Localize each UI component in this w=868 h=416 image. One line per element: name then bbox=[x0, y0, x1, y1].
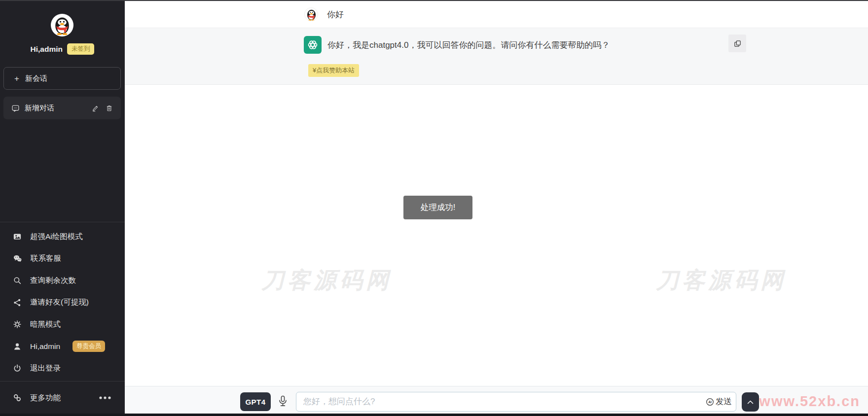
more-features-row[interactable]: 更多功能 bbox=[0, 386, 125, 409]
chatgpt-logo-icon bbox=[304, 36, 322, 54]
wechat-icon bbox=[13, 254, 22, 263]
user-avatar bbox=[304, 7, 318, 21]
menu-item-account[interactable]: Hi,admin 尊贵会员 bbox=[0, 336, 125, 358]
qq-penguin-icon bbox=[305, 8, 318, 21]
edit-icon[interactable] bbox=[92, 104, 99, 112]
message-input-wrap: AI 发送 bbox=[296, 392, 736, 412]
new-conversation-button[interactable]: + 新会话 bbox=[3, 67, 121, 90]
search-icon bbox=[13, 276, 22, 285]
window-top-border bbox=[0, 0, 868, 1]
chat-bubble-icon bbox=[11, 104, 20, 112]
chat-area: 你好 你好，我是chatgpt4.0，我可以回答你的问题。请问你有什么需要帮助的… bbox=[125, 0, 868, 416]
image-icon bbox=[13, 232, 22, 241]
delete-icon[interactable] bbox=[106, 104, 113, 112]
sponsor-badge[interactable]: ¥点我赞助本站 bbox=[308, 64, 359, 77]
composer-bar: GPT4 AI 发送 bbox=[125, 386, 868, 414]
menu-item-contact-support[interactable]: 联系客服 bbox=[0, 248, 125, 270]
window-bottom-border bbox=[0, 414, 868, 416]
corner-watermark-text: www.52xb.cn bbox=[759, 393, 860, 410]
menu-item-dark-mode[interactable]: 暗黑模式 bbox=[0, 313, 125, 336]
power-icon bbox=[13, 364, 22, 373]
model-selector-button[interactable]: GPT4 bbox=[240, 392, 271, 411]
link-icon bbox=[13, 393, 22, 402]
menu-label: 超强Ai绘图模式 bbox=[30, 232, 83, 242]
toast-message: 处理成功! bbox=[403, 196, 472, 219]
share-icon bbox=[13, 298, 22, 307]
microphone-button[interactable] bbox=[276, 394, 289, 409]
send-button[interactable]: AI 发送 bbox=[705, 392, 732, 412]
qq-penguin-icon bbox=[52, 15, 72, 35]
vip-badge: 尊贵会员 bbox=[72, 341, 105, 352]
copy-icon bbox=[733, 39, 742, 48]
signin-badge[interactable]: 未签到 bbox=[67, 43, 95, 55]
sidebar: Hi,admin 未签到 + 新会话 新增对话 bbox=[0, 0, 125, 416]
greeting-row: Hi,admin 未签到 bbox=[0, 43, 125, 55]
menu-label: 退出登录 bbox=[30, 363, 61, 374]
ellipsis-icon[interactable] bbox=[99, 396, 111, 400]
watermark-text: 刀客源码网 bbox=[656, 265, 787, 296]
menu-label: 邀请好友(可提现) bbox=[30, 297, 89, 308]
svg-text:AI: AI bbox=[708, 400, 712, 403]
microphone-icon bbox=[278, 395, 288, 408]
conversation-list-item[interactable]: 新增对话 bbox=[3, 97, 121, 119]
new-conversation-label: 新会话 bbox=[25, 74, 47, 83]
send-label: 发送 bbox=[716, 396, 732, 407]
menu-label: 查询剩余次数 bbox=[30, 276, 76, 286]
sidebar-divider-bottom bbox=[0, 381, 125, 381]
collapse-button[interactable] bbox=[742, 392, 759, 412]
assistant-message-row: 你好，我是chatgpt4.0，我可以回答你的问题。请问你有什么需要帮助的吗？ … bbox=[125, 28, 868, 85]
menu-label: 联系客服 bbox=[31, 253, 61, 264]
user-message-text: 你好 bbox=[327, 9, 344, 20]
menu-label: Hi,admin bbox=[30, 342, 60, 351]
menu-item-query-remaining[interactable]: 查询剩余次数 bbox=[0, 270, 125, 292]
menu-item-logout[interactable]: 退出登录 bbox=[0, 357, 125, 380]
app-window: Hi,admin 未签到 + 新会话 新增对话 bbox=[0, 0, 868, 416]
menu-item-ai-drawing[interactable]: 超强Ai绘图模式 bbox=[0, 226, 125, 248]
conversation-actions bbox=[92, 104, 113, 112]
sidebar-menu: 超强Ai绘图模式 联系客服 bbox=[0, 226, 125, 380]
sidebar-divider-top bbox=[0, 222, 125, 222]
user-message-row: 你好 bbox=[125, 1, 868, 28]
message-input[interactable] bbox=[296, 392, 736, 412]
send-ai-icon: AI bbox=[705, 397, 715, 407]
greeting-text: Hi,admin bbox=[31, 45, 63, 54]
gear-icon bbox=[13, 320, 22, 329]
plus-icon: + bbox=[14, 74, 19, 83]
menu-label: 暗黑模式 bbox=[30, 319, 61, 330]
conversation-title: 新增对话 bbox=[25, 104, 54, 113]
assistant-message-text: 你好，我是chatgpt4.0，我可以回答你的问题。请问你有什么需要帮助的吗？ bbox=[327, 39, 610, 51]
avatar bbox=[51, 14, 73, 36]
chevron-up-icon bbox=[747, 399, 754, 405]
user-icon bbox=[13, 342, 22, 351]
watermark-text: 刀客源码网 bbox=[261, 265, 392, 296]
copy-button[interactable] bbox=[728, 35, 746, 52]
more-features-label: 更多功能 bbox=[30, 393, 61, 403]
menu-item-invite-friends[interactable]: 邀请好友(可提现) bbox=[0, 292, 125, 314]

────────────────

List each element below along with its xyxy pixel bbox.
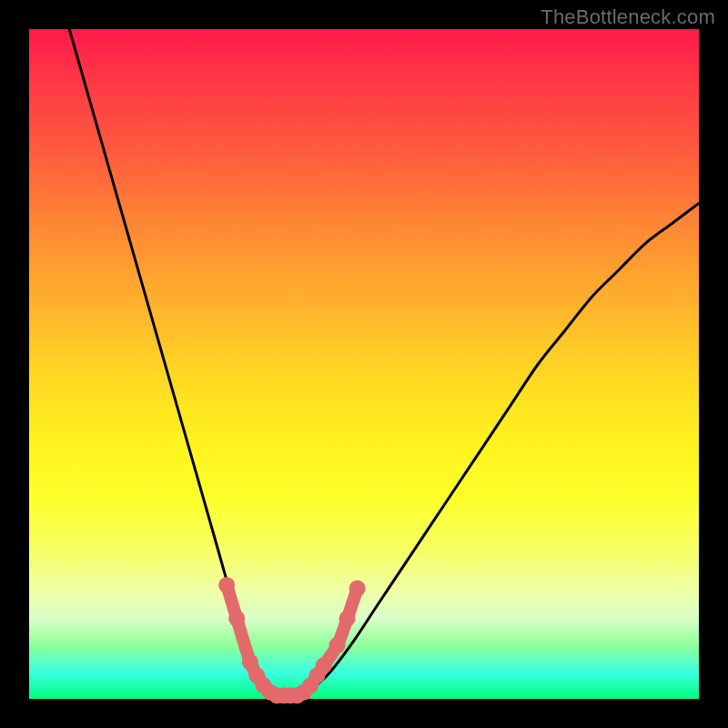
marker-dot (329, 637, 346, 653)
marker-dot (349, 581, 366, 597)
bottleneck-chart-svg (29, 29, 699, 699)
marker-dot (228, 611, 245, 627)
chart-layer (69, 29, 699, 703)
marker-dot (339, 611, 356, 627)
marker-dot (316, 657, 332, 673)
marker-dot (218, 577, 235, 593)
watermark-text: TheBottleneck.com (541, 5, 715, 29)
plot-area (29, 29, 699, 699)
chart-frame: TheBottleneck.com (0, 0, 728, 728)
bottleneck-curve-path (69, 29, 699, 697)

────────────────

• **Exercise**:
Lines of the listing above that contain the word "input" should all be returned.

• **Output of the task**:
message-input-wrap: AI 发送 bbox=[296, 392, 736, 412]
message-input[interactable] bbox=[296, 392, 736, 412]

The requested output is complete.